Information Start Marker

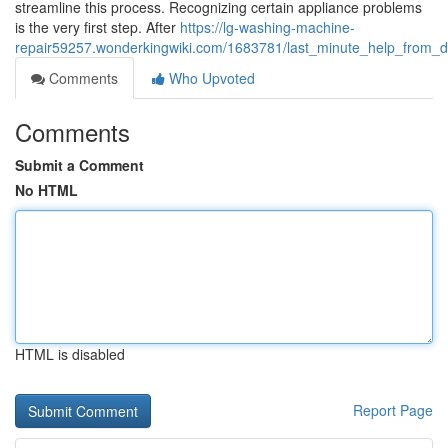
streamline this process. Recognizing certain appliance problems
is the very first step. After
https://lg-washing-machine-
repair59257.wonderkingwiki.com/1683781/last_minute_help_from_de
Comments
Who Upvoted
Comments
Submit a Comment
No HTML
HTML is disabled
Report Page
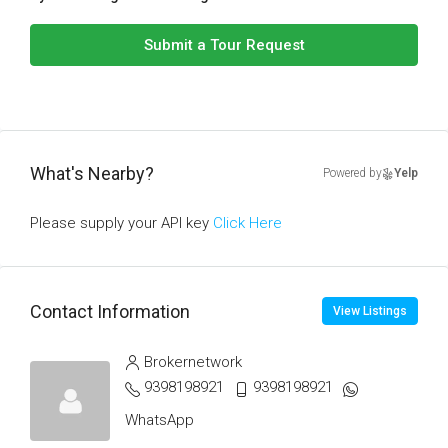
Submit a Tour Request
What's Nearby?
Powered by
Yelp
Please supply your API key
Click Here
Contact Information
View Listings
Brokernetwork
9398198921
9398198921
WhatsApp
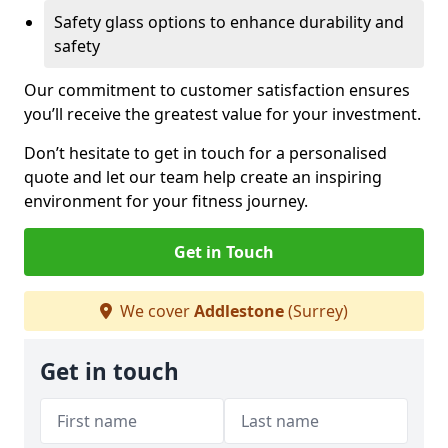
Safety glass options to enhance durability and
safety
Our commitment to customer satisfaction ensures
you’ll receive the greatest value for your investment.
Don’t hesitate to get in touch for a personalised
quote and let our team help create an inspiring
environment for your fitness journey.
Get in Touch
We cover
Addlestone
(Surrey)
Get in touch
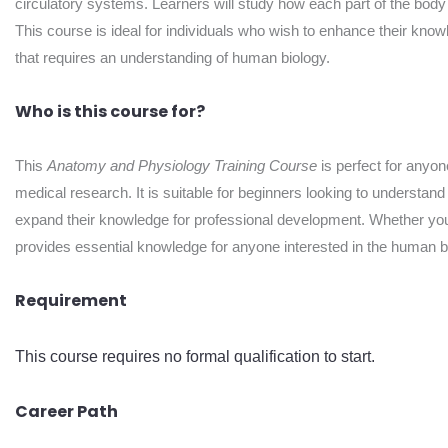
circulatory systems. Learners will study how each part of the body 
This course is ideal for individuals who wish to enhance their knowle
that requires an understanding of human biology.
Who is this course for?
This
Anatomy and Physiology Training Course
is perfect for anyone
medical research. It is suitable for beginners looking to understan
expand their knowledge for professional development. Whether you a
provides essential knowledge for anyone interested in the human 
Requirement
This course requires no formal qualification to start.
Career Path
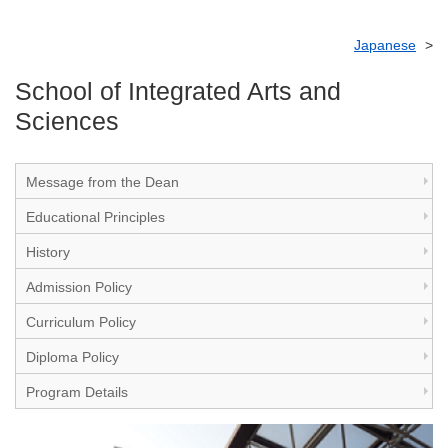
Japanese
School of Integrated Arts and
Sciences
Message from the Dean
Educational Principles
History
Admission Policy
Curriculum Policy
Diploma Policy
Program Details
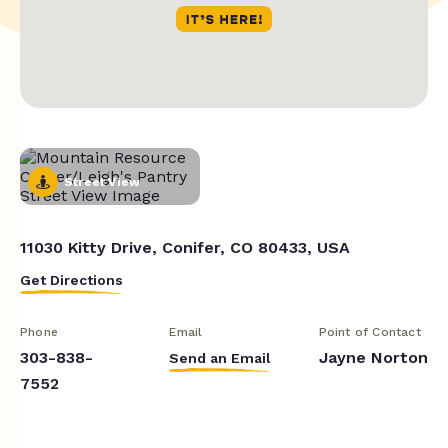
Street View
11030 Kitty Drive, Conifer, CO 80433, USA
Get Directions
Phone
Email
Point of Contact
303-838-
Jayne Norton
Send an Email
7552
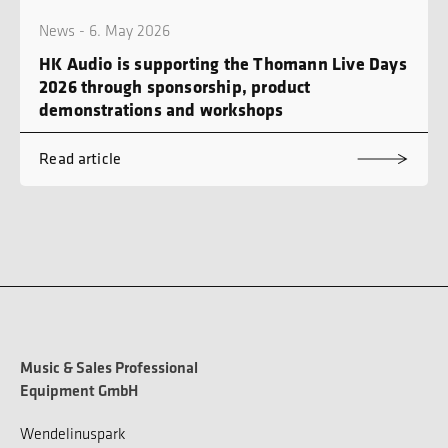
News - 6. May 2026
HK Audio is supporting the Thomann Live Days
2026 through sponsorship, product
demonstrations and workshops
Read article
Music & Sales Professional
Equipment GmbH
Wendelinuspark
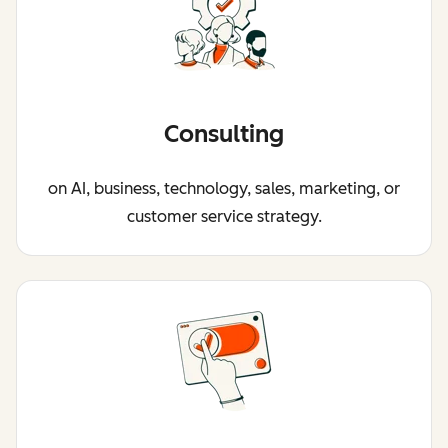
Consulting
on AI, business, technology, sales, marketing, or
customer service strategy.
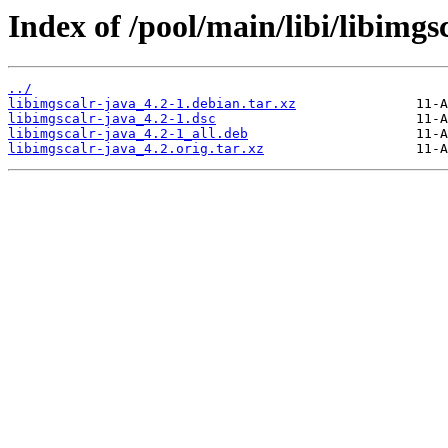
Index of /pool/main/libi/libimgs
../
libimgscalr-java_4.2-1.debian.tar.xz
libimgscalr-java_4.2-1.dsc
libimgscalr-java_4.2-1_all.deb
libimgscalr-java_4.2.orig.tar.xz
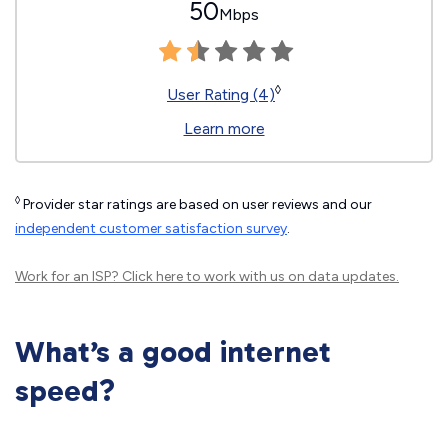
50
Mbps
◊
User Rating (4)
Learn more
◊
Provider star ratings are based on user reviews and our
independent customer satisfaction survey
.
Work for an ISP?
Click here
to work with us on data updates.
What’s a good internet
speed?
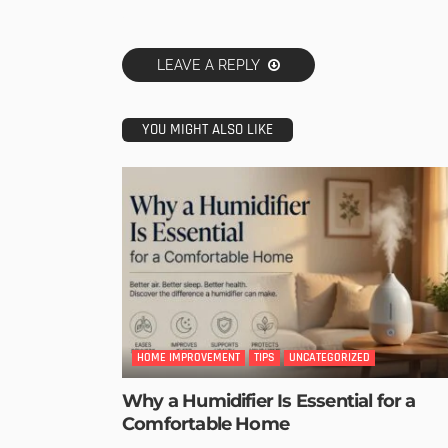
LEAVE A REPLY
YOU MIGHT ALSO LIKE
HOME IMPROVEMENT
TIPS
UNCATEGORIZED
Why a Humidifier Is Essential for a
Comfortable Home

Information End Marker

What the exercise asks
Give back the full data exactly as it reads, but drop the pictures.

Response
streamline this process. Recognizing certain appliance problems
is the very first step. After
https://lg-washing-machine-
repair59257.wonderkingwiki.com/1683781/last_minute_help_from_de
Comments
Who Upvoted
Comments
Submit a Comment
No HTML
HTML is disabled
Report Page
Submit a Tour Request
What's Nearby?
Powered by
Yelp
Please supply your API key
Click Here
Contact Information
View Listings
Brokernetwork
9398198921
9398198921
WhatsApp
Safety glass options to enhance durability and
safety
Our commitment to customer satisfaction ensures
you’ll receive the greatest value for your investment.
Don’t hesitate to get in touch for a personalised
quote and let our team help create an inspiring
environment for your fitness journey.
Get in Touch
We cover
Addlestone
(Surrey)
Get in touch
circulatory systems. Learners will study how each part of the body 
This course is ideal for individuals who wish to enhance their knowle
that requires an understanding of human biology.
Who is this course for?
This
Anatomy and Physiology Training Course
is perfect for anyone
medical research. It is suitable for beginners looking to understan
expand their knowledge for professional development. Whether you a
provides essential knowledge for anyone interested in the human 
Requirement
This course requires no formal qualification to start.
Career Path
Japanese
School of Integrated Arts and
Sciences
Message from the Dean
Educational Principles
History
Admission Policy
Curriculum Policy
Diploma Policy
Program Details
Street View
11030 Kitty Drive, Conifer, CO 80433, USA
Get Directions
Phone
Email
Point of Contact
303-838-
Jayne Norton
Send an Email
7552
News - 6. May 2026
HK Audio is supporting the Thomann Live Days
2026 through sponsorship, product
demonstrations and workshops
Read article
Music & Sales Professional
Equipment GmbH
Wendelinuspark
Consulting
on AI, business, technology, sales, marketing, or
customer service strategy.
Index of /pool/main/libi/libimgs
../
libimgscalr-java_4.2-1.debian.tar.xz
libimgscalr-java_4.2-1.dsc
libimgscalr-java_4.2-1_all.deb
libimgscalr-java_4.2.orig.tar.xz
50
Mbps
◊
User Rating (4)
Learn more
◊
Provider star ratings are based on user reviews and our
independent customer satisfaction survey
.
Work for an ISP?
Click here
to work with us on data updates.
What’s a good internet
speed?
LEAVE A REPLY
YOU MIGHT ALSO LIKE
HOME IMPROVEMENT
TIPS
UNCATEGORIZED
Why a Humidifier Is Essential for a
Comfortable Home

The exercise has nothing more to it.